A matching set of metal pins is installed near my knees. Again, "pins" is a misnomer. Pins are small and narrow. These are not. These hurt like hell. They are metal dowels that, like the halo, go through the bone; they stick out on either side. I complain for days about my right knee in particular. It throbs so much Dr. Levine decides to redo that portion. He moves the pin a centimeter or two. It's still sensitive to the touch but less painful most of the time.

Cords are tied onto the halo and leg pins, attached to pulleys with a weight at the other end. Yes, I'm being drawn and quartered! I'm lying on my back all the time now. My upper body may be elevated slightly, but the idea is to keep my spine straight. This goes on for about ten days, during which it's impossible to keep my journal. I'm again glad for the Sony Trinitron. I think I learn every episode of the Mary Tyler Moore Show by heart.

I try dictating to a small tape recorder, but it's not the same. I listen to music cassettes through an earphone, mostly Beatles. Which is not in keeping with the zeitgiest, of course, but since I was too young to fully appreciate the Beatles in their time it's not exactly nostalgia either. Besides, sometimes the coolest thing to do is not follow what everybody else is doing. I'm beginning to learn that.

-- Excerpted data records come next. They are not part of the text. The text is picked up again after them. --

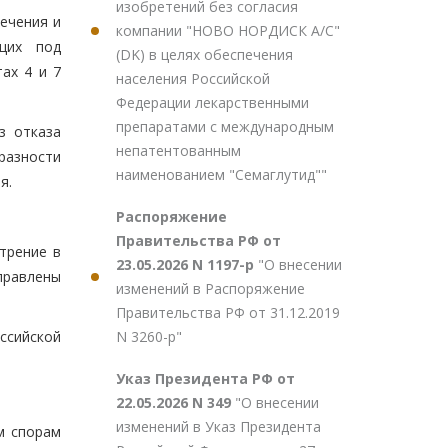
изобретений без согласия
ечения и
компании "НОВО НОРДИСК А/С"
щих под
(DK) в целях обеспечения
ах 4 и 7
населения Российской
Федерации лекарственными
препаратами с международным
з отказа
непатентованным
разности
наименованием "Семаглутид""
я.
Распоряжение
Правительства РФ от
трение в
23.05.2026 N 1197-р
"О внесении
правлены
изменений в Распоряжение
Правительства РФ от 31.12.2019
N 3260-р"
ссийской
Указ Президента РФ от
22.05.2026 N 349
"О внесении
изменений в Указ Президента
м спорам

In any case, no one from school will know.

When Mom and Dad visit—usually on alternate days—they bring me more Beatles cassettes and other music I request, such as Aerosmith, which I'm just starting to get into. Alec is in England and France with a high-school tour group. He promises to bring back British versions of Beatles LPs.

The day of the big surgery, Mom and Dad appear together very early in the morning, for pre-op. I'm sedated. It doesn't make me sleepy. It makes me giddy. As I'm being rolled off toward the operating room, I tell my parents, "I have one question. Before he cuts me open, I need to know if he's a kosher butcher!"

They find this hysterically funny. Dad laughs like a seal. He pats my foot, which is under several layers of sheets. He's always patting me. Mom shakes her head and says how very funny I am. Grace under pressure, she says. Not really. It's more a burnished reflex. Make light of a difficult situation. Find the humorous side of it. Put people at ease.

The lights in the O.R. are very bright. I want sunglasses. Instead, I meet the anesthesiologist. A face behind a surgical mask. He asks me to count backward from one-hundred. I get to ninety-six.

When I wake up, I'm being lifted by a gang of a half-dozen or more in surgical outfits. Lifted from one bed to another. There's a pain in my lower back, near my waist. I try to say "My waist! My waist!" but no words come out. I have a tracheostomy. Dr. Levine had explained this. I was likely to come out of surgery with a buildup of fluids in my lungs, and since I'm unable to cough, a tracheostomy will allow the doctors to suction out the gunk from my lungs. So for now I cannot speak.

Dr. Levine sees that I'm trying to talk. He tells the others to stop. He leans over me, and I can make out his rosy-cheeked face, his red curly hair, his clownish bow tie. I don't have my glasses on, but these things are unmistakable. "What is it? What're you trying to say?"

I like Dr. Levine for trying to understand. Yet I'm too dazed to think up an alternate explanation, a suitable vocabulary. I keep mouthing My waist, my waist. Finally he gets it. He feels under me, around my waist, but finds nothing wrong. "See if it gets better. It should go away." (It does, but I don't notice when.)

The next twelve hours are the most horrifying.